Functional selectivity can be exploited to learn more about marketed drugs and reveal unique actions that can guide the development of next-generation therapies. All clinically effective antipsychotics interact with the D2 class of dopamine receptors (D2R), and their physiological effects are mediated through GPCR or beta-arrestin signaling pathways.
Bernard Masri, Ph.D., of Duke University Medical Center, tested several antipsychotics including halperidol, clozapine, and risperidone. He found that they share a common molecular mechanism involving inhibition of D2R/beta-arrestin signaling, yet they show highly diverse effects on D2R/G protein signaling. Selective targeting of D2R/beta-arrestin signaling pathways may lead to better antipsychotic drugs.
Vince Setola, Ph.D., a research assistant professor in Dr. Roth’s laboratory, presented unpublished data revealed for the first time at the meeting. While screening drug libraries to find drugs that activate the serotonin 5-HT2B receptor, Dr. Setola stumbled on an example of functional selectivity with likely clinical relevance.
Dr. Roth’s team previously showed that drugs known to cause valvular heart disease such as fenfluramine for weight loss and pergolide for Parkinson’s disease activate 5-HT2B receptors. These drugs also cause hyperproliferation of plaques in heart tissue that lead to valve dysfunction.
Dr. Setola theorized that screening drug compounds for agonists of 5-HT2B might predict those at risk for causing valvular heart disease. He screened 2,500 compounds in libraries of commercial and investigational drugs and found several with clearcut 5-HT2B activity.
Surprisingly, some are drugs prescribed today such as ropinirole for restless leg syndrome, guafacine for hypertension, oxymetazoline in over-the-counter decongestants, and quinidine for antirhythmia. None were previously known to act through 5-HT2B receptors, and none have yet to be associated with valvular heart disease. The greatest diversity in their functional selectivity was revealed in the heart-cell proliferation assays, rather than in standard tests of receptor activity such as calcium flux or inositol triphosphate accumulation. “When screening compounds to look for functional activity, it’s a good idea to use physiologically relevant screens,” Dr. Setola said.
Other speakers agreed that assays must be optimized to detect allosteric modulation and functional selectivity, since drug efficacy and potency are assay dependent. In vitro assays must be designed to pick up subtleties and interactions that are cell-type dependent. In addition to in vitro assays, better preclinical animal models are needed to measure, for instance, the negative and cognitive symptoms associated with schizophrenia. “Assay design is the key,” said Roth.
Invitrogen already supplies researchers with assays to measure GPCR receptor activity such as Tango cell-based assays and GeneBLAzer™. “Our assays meet some needs of these researchers, but we will be developing new ones based on what the researchers are describing here,” said Mark Keck, director of marketing with Invitrogen Discovery Sciences.

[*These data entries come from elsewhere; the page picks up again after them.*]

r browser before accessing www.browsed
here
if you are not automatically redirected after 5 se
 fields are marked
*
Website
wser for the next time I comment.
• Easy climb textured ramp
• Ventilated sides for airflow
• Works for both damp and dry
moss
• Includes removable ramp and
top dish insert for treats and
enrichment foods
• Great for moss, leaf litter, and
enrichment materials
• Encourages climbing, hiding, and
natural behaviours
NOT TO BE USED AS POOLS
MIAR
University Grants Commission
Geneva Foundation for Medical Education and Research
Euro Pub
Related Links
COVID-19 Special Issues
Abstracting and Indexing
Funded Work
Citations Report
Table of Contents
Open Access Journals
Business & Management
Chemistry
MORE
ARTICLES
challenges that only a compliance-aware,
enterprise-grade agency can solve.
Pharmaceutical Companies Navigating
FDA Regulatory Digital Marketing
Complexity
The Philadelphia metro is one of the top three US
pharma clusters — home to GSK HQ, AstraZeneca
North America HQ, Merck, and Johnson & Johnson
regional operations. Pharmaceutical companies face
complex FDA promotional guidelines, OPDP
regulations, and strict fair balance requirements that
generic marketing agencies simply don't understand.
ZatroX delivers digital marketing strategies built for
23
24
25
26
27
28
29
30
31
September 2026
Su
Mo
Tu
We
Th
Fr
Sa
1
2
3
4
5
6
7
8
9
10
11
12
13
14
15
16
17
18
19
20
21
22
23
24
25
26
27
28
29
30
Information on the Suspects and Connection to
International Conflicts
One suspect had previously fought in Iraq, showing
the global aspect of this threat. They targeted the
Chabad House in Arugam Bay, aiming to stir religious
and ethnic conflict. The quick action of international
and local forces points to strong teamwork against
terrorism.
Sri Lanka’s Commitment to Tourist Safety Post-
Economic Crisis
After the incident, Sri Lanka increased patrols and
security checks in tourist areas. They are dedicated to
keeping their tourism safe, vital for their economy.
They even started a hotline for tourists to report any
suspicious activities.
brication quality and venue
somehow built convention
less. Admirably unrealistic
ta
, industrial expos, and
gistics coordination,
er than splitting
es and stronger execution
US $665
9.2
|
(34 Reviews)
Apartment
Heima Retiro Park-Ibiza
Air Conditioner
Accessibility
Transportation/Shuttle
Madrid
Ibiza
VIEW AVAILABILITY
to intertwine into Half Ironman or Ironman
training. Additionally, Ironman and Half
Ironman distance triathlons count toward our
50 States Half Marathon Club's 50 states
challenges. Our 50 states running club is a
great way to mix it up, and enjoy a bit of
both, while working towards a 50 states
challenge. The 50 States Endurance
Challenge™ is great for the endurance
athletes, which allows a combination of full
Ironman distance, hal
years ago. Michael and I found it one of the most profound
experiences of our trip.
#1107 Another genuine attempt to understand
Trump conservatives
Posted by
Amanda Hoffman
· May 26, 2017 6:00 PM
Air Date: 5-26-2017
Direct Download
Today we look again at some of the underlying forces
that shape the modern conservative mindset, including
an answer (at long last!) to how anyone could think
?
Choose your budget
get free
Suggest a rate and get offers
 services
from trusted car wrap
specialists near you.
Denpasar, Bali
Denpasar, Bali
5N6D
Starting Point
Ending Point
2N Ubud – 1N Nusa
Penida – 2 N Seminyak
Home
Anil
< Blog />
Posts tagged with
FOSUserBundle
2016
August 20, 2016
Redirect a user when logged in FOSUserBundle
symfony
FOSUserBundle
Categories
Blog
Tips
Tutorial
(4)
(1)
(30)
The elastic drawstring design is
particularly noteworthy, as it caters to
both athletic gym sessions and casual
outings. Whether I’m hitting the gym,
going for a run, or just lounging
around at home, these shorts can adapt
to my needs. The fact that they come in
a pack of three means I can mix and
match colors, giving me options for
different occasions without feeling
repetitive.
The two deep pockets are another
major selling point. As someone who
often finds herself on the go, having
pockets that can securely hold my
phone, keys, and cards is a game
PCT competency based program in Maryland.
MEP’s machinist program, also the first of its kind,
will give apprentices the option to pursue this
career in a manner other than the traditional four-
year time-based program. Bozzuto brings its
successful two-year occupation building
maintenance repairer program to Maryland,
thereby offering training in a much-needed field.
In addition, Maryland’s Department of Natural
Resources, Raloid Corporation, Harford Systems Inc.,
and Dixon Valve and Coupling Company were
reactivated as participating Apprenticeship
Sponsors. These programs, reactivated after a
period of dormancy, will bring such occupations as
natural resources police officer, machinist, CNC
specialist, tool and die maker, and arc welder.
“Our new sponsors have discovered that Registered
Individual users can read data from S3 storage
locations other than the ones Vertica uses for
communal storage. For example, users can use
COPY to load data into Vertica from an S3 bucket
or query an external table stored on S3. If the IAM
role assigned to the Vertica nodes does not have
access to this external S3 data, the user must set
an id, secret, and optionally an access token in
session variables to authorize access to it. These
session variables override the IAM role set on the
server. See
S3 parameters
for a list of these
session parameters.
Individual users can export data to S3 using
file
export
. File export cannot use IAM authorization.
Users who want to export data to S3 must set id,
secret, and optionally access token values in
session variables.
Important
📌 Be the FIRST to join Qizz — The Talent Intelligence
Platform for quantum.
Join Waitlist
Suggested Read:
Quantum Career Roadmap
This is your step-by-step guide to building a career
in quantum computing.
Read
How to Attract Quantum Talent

“In 1991, one-third of drugs failed due to lack of efficacy, and it’s amazing that one-third of drugs still fail today,” said Arthur Christopoulos, co-director of the drug discovery biology laboratory at Monash University. A deeper understanding of allosteric modulation and functional selectivity could improve the design of new clinical compounds that act through GCPRs. Researchers are just starting to tackle this new frontier. Exactly how they will harness the emerging knowledge about allosteric modulation and functional selectivity to create better drugs remains to be seen.